Yahoo! News - EarthLink, AOL Allege Spamming Networks
By Jonathan Krim, Washington Post Staff Writer
Two of the country's largest Internet service providers yesterday sued more than a dozen alleged spammers and related marketing firms in cases they claim expose an international world of bulk e-mailers using sophisticated technology, gloating about defeating anti-spam systems and boasting of getting rich.
America Online Inc., the largest subscription e-mail account service in the country, accused a married Florida couple and another man of conspiring with two Americans living in Thailand to route mortgage-scam solicitations to AOL customers.
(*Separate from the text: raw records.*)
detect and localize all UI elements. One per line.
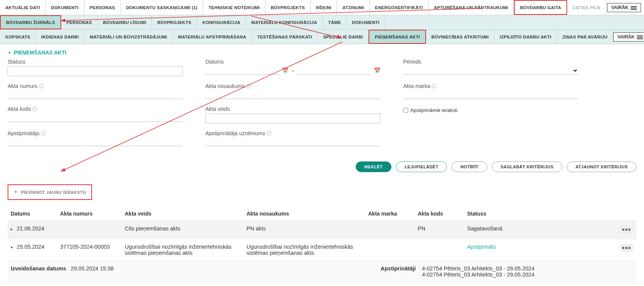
nav1-item[interactable]: DOKUMENTU SASKAŅOJUMI (1) — [121, 0, 204, 15]
nav3-item[interactable]: BŪVNIECĪBAS ATKRITUMI — [426, 30, 495, 44]
nav1-item[interactable]: APTURĒŠANA UN PĀRTRAUKUMI — [429, 0, 514, 15]
detail-apst-val: 4-02754 Pēteris_03 Arhitekts_03 - 29.05.… — [422, 272, 534, 278]
meklet-button[interactable]: MEKLĒT — [356, 161, 391, 172]
nav-level-3: KOPSKATS IKDIENAS DARBI MATERIĀLI UN BŪV… — [0, 30, 644, 44]
nav1-item[interactable]: DOKUMENTI — [46, 0, 84, 15]
saglabat-button[interactable]: SAGLABĀT KRITĒRIJUS — [492, 161, 562, 172]
th-veids[interactable]: Akta veids — [122, 207, 243, 221]
akta-kods-input[interactable] — [8, 113, 183, 122]
burger-icon — [631, 5, 637, 10]
info-icon[interactable]: i — [432, 84, 436, 88]
nav3-item[interactable]: IKDIENAS DARBI — [36, 30, 84, 44]
atjaunot-button[interactable]: ATJAUNOT KRITĒRIJUS — [567, 161, 636, 172]
nav-level-1: AKTUĀLIE DATI DOKUMENTI PERSONAS DOKUMEN… — [0, 0, 644, 15]
akta-numurs-input[interactable] — [8, 91, 183, 99]
nav2-item[interactable]: PERSONAS — [61, 15, 98, 29]
vairak-button-1[interactable]: VAIRĀK — [607, 3, 641, 12]
label-akta-veids: Akta veids — [205, 106, 380, 112]
th-kods[interactable]: Akta kods — [415, 207, 464, 221]
label-apstiprinatajs: Apstiprinātājsi — [8, 130, 183, 136]
nav3-item[interactable]: KOPSKATS — [0, 30, 36, 44]
nav2-item[interactable]: KONFIGURĀCIJA — [197, 15, 246, 29]
nav1-item[interactable]: BŪVPROJEKTS — [266, 0, 311, 15]
nav3-item[interactable]: TESTĒŠANAS PĀRSKATI — [252, 30, 318, 44]
nav1-item[interactable]: LIETAS PILN — [567, 0, 606, 15]
filter-area: Statuss Datums 📅 – 📅 Periods Akta numurs… — [0, 59, 644, 159]
detail-apst-label: Apstiprinātāji — [380, 265, 416, 278]
calendar-icon[interactable]: 📅 — [282, 67, 288, 73]
nav1-item[interactable]: TEHNISKIE NOTEIKUMI — [203, 0, 266, 15]
nav3-item[interactable]: MATERIĀLU APSTIPRINĀŠANA — [173, 30, 252, 44]
info-icon[interactable]: i — [246, 84, 251, 88]
nav2-item[interactable]: BŪVDARBU LĪGUMI — [98, 15, 152, 29]
nav1-item[interactable]: ENERGOSERTIFIKĀTI — [370, 0, 429, 15]
th-numurs[interactable]: Akta numurs — [57, 207, 122, 221]
label-apstip-uzn: Apstiprinātāja uzņēmumsi — [205, 130, 380, 136]
lejupieladet-button[interactable]: LEJUPIELĀDĒT — [396, 161, 447, 172]
nav3-item[interactable]: ZIŅAS PAR AVĀRIJU — [557, 30, 613, 44]
label-akta-marka: Akta markai — [403, 83, 578, 89]
nav1-item[interactable]: RĒĶINI — [311, 0, 337, 15]
section-title: PIEŅEMŠANAS AKTI — [14, 50, 67, 56]
row-menu-icon[interactable]: ••• — [620, 244, 633, 252]
dash: – — [291, 68, 294, 73]
detail-izv-val: 29.05.2024 15:38 — [71, 265, 114, 272]
vairak-button-3[interactable]: VAIRĀK — [613, 32, 644, 42]
nav3-pienemsanas-akti[interactable]: PIEŅEMŠANAS AKTI — [369, 30, 426, 44]
nav1-item[interactable]: ATZINUMI — [337, 0, 369, 15]
expand-icon[interactable]: ▸ — [11, 227, 15, 231]
nav2-item[interactable]: DOKUMENTI — [347, 15, 385, 29]
collapse-icon[interactable]: ▾ — [11, 245, 15, 249]
section-header[interactable]: ▼ PIEŅEMŠANAS AKTI — [0, 44, 644, 59]
detail-izv-label: Izveidošanas datums — [11, 265, 66, 272]
status-input[interactable] — [8, 66, 183, 76]
pievienot-button[interactable]: + PIEVIENOT JAUNU IERAKSTU — [8, 184, 92, 200]
action-buttons: MEKLĒT LEJUPIELĀDĒT NOTĪRĪT SAGLABĀT KRI… — [0, 159, 644, 177]
th-marka[interactable]: Akta marka — [365, 207, 415, 221]
pievienot-label: PIEVIENOT JAUNU IERAKSTU — [21, 190, 86, 195]
periods-select[interactable] — [403, 66, 578, 75]
nav1-item[interactable]: PERSONAS — [84, 0, 121, 15]
th-statuss[interactable]: Statuss — [464, 207, 617, 221]
akta-nosaukums-input[interactable] — [205, 91, 380, 99]
nav3-item[interactable]: IZPILDĪTO DARBU AKTI — [495, 30, 557, 44]
plus-icon: + — [14, 188, 18, 196]
info-icon[interactable]: i — [39, 84, 44, 88]
nav-level-2: BŪVDARBU ŽURNĀLS PERSONAS BŪVDARBU LĪGUM… — [0, 15, 644, 30]
th-nosaukums[interactable]: Akta nosaukums — [243, 207, 365, 221]
label-status: Statuss — [8, 59, 183, 65]
nav1-item[interactable]: AKTUĀLIE DATI — [0, 0, 46, 15]
label-akta-nosaukums: Akta nosaukumsi — [205, 83, 380, 89]
table-row[interactable]: ▸ 21.06.2024 Cits pieņemšanas akts PN ak… — [8, 221, 636, 239]
nav2-item[interactable]: BŪVPROJEKTS — [152, 15, 197, 29]
th-datums[interactable]: Datums — [8, 207, 57, 221]
burger-icon — [637, 35, 643, 39]
detail-row: Izveidošanas datums 29.05.2024 15:38 Aps… — [8, 261, 636, 283]
info-icon[interactable]: i — [41, 131, 46, 136]
calendar-icon[interactable]: 📅 — [374, 67, 380, 73]
apstip-ieraksti-checkbox[interactable] — [403, 108, 408, 113]
row-menu-icon[interactable]: ••• — [620, 225, 633, 234]
detail-apst-val: 4-02754 Pēteris_03 Arhitekts_03 - 29.05.… — [422, 265, 534, 272]
date-from-input[interactable] — [205, 66, 279, 75]
apstip-uzn-input[interactable] — [205, 138, 380, 146]
apstiprinatajs-input[interactable] — [8, 138, 183, 146]
table-row[interactable]: ▾ 29.05.2024 377105-2024-00003 Ugunsdroš… — [8, 239, 636, 261]
label-datums: Datums — [205, 59, 380, 65]
label-apstip-ieraksti: Apstiprināmie ieraksti — [410, 107, 458, 113]
info-icon[interactable]: i — [267, 131, 271, 136]
akta-veids-input[interactable] — [205, 113, 380, 123]
akta-marka-input[interactable] — [403, 91, 578, 99]
vairak-label: VAIRĀK — [617, 34, 634, 40]
nav1-buvdarbu-gaita[interactable]: BŪVDARBU GAITA — [514, 0, 567, 15]
label-akta-kods: Akta kodsi — [8, 106, 183, 112]
nav3-item[interactable]: MATERIĀLI UN BŪVIZSTRĀDĀJUMI — [84, 30, 173, 44]
notirit-button[interactable]: NOTĪRĪT — [452, 161, 487, 172]
info-icon[interactable]: i — [32, 107, 37, 111]
nav2-item[interactable]: MATERIĀLU KONFIGURĀCIJA — [246, 15, 323, 29]
nav2-item[interactable]: TĀME — [323, 15, 347, 29]
nav3-item[interactable]: SPECIĀLIE DARBI — [318, 30, 369, 44]
label-periods: Periods — [403, 59, 578, 65]
nav2-buvdarbu-zurnals[interactable]: BŪVDARBU ŽURNĀLS — [0, 15, 61, 29]
date-to-input[interactable] — [297, 66, 371, 75]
The group also is accused of developing a software program known as Merlin to defeat AOL's spam filters through a company known as Connor-Miller Software Inc.
In an unrelated suit in Georgia, Atlanta-based EarthLink Corp., the nation's third-largest subscription e-mail provider, named 16 individuals and companies in Florida, California, Tennessee and Michigan, accusing them of operating a multi-state spam ring.
The group is accused of sending out more than 250 million e-mail messages peddling herbal supplements, Viagra and adult dating services. The spammers also are accused of using stolen bank cards and other falsified identity documents to open EarthLink Internet accounts that were used to transmit the spam.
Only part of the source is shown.